Pas plus tard qu'il y a peu de temps, par un effet de ma bonté (sans limite) et pour des raisons qui me sont propres, j'ai accepté (sans râler) d'accompagner une personne qui m'est chère (pour de multiples autres raisons que je ne détaillerais sûrement pas ici) à une "vente privée" organisée par la marque de vêtements chers et aisèment destructibles (mais il paraît que c'est fait exprès) Zadig et Voltaire.
Avertis par l'expérience (la sienne, parce que moi...), nous nous levâmes à l'aube (10h, en pleine semaine) pour nous rendre à l'adresse ultraselect et sûrement ultrasecrête inscrite en tout petit sur le carton d'invitation (crypté et envoyé sous pli cacheté à quelques happy few).

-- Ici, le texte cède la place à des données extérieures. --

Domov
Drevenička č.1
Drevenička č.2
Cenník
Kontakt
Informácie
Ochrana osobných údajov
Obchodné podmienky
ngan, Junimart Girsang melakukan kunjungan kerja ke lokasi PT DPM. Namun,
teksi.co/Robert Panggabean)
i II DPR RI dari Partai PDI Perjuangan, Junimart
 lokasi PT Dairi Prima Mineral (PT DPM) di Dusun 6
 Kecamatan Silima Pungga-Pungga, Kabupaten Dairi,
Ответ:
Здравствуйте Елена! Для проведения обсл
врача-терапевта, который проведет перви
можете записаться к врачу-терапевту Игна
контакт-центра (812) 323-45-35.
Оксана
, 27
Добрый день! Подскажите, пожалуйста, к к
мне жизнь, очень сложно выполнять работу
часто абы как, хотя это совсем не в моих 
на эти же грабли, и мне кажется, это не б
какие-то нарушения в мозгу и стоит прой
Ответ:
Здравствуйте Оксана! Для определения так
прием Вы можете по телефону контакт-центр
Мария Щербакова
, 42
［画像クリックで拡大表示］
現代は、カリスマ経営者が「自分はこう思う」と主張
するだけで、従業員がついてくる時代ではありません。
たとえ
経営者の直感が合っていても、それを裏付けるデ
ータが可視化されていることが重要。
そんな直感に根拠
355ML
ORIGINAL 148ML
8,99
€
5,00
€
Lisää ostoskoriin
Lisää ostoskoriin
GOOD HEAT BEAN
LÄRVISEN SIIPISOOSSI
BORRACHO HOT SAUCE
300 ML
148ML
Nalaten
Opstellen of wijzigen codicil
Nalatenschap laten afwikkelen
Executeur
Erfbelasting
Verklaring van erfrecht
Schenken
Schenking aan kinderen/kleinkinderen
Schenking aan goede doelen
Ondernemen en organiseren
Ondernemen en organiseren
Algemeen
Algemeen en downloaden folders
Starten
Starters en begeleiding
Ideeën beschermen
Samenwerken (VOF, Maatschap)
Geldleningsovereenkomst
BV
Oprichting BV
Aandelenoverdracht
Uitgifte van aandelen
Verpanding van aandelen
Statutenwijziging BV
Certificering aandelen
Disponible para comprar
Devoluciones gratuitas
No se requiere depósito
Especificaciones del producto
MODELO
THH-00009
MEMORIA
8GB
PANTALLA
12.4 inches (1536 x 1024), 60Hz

A 11 heures, après m'être fait engueuler comme du poisson pourri parce que moi je connaissais l'adresse et étais capable de trouver la rue (faut dire, j'avais regardé un plan, avant), nous arrivâmes, tous pantelants d'excitation (enfin, elle surtout) devant la porte dérobée derrière laquelle se trouvaient les objets de son désir.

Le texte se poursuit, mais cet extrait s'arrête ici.